For search solutions to be effective, they must span Workspaces, Bases, and Tables in the context of each user’s security envelope.
When a search reveals specific records with fields that contain collections of items (such as attachments), each of the attached documents should be treated as individual artifacts. This is to say that …
- They should be presented as discrete hits if (and only if) the file name or content they posses match the query.
- They should be individually ranked. A document whose title is “Sales Projections” should rank well above a document whose text only includes this query phrase.
- They should each be discretely accessible. You don’t want to click one link to open the record and then have to search further for the document attachment that is of greatest interest. Instead, the search results should present direct links to the most relevant documents however deeply they may exist in the record structure.
A key requirement for indexing solutions is the agility to create and manage multiple indexes. While the idea of an all-knowing unified search solution is certainly appealing, the realities of search in organizations are more stringent.
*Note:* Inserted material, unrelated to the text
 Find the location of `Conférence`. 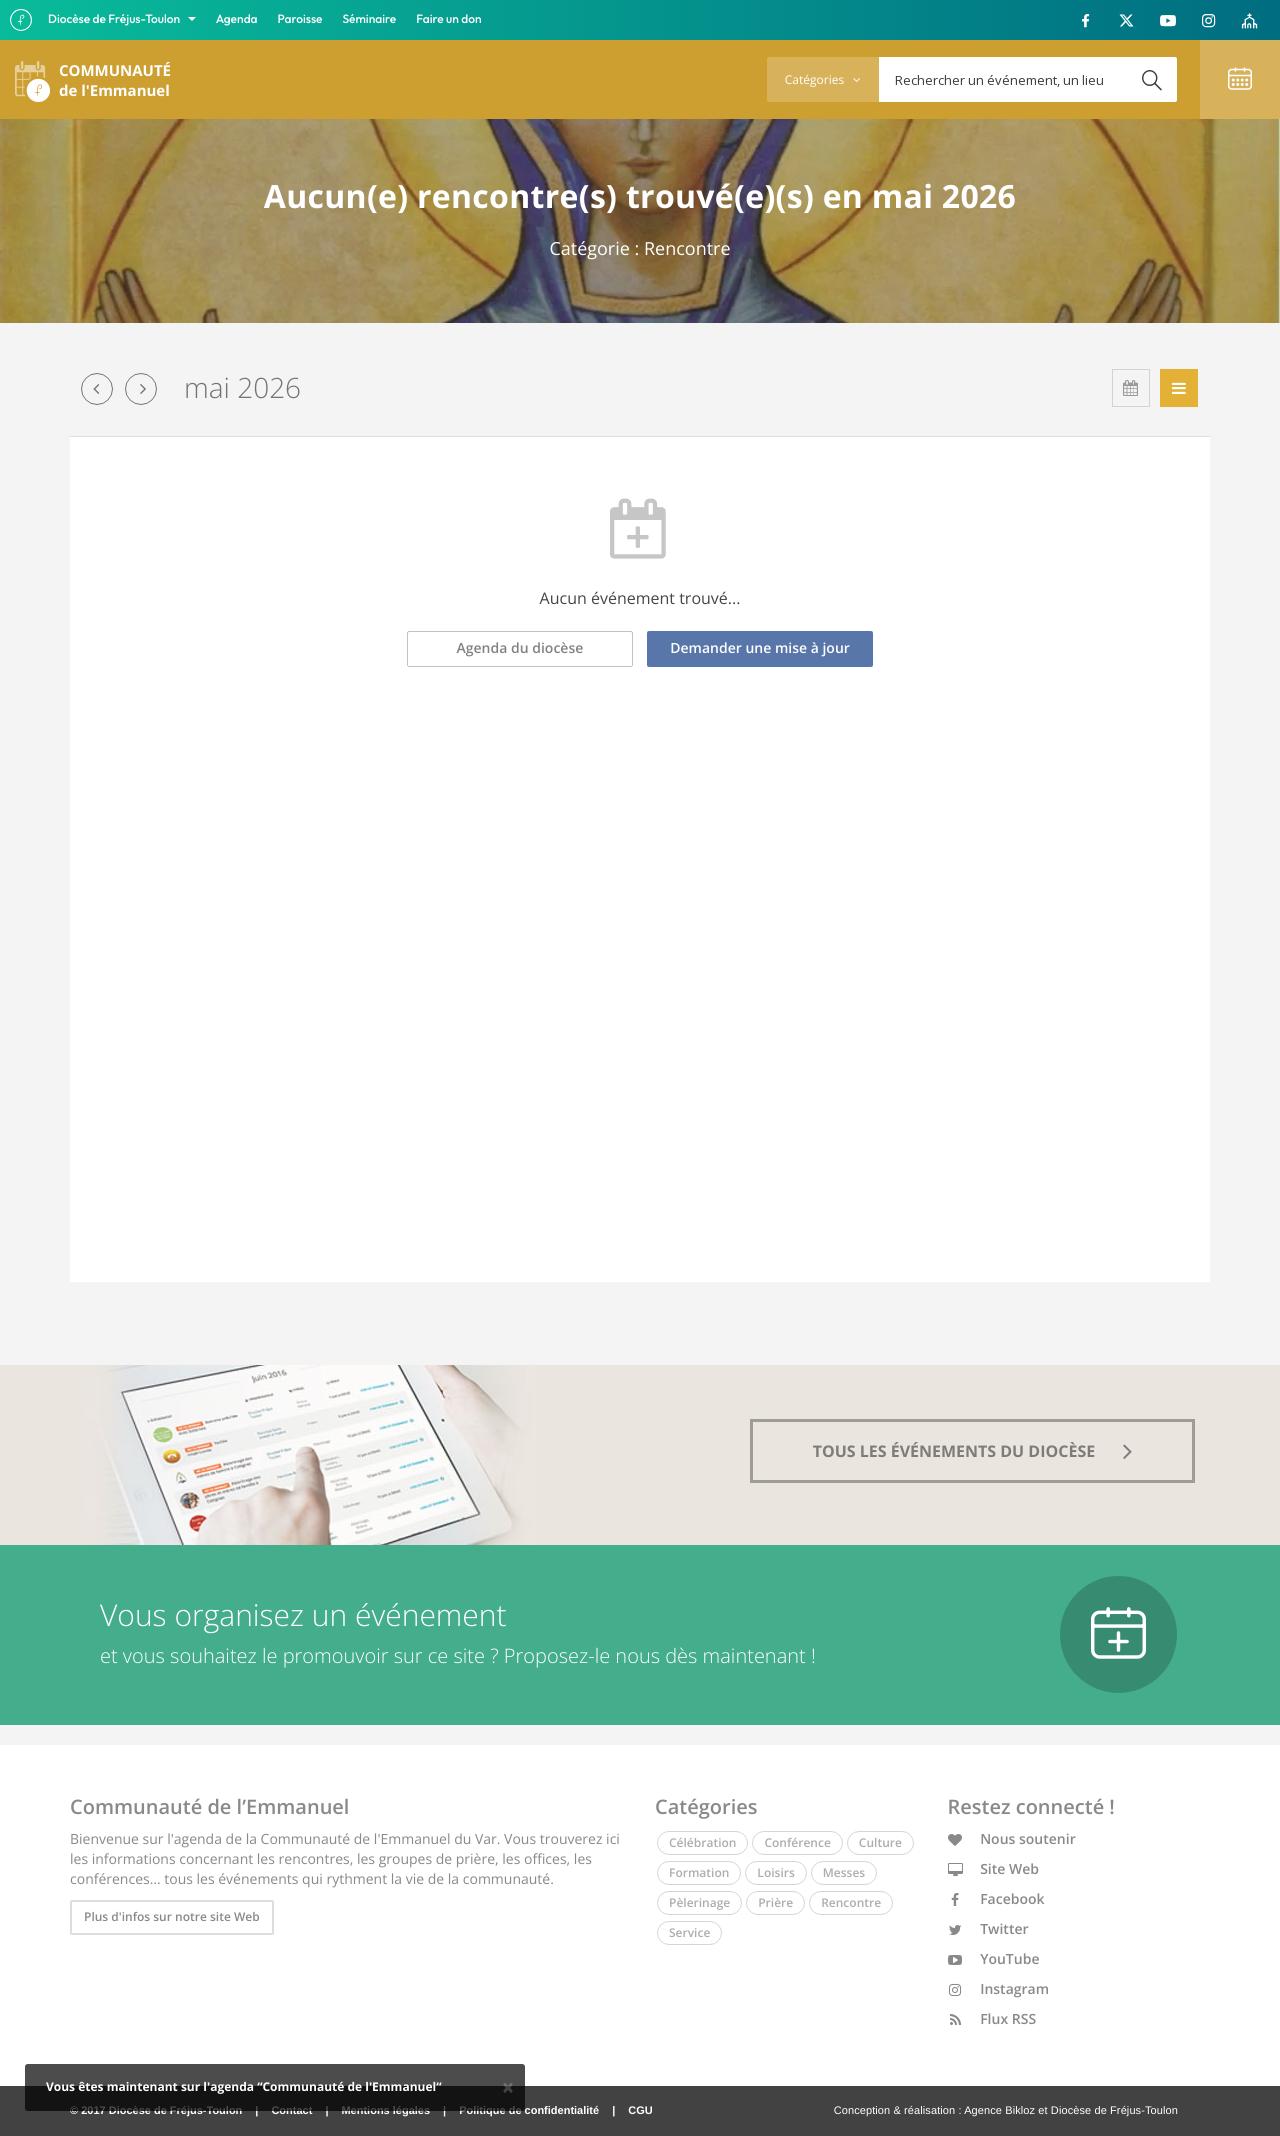

Conférence is located at coordinates (797, 1842).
There are security and accessibility concerns that must be considered. Index management must be agile; the indices must be easily shaped and shared to meet each organization’s needs.
Results as Data
Search results should be delivered in a format where they can be manipulated. If each “hit” is served up as a native Airtable record complete with links to bases, tables, records, and attachments – users are more able to use the results in other processes and analyses. They can use the features of Airtable to sort, organize, filter, and share the results as new data sets.
I like the simplicity of the Search Block, but it fails to meet some of the most important aspects of search and misses the mark on many innovative possibilities.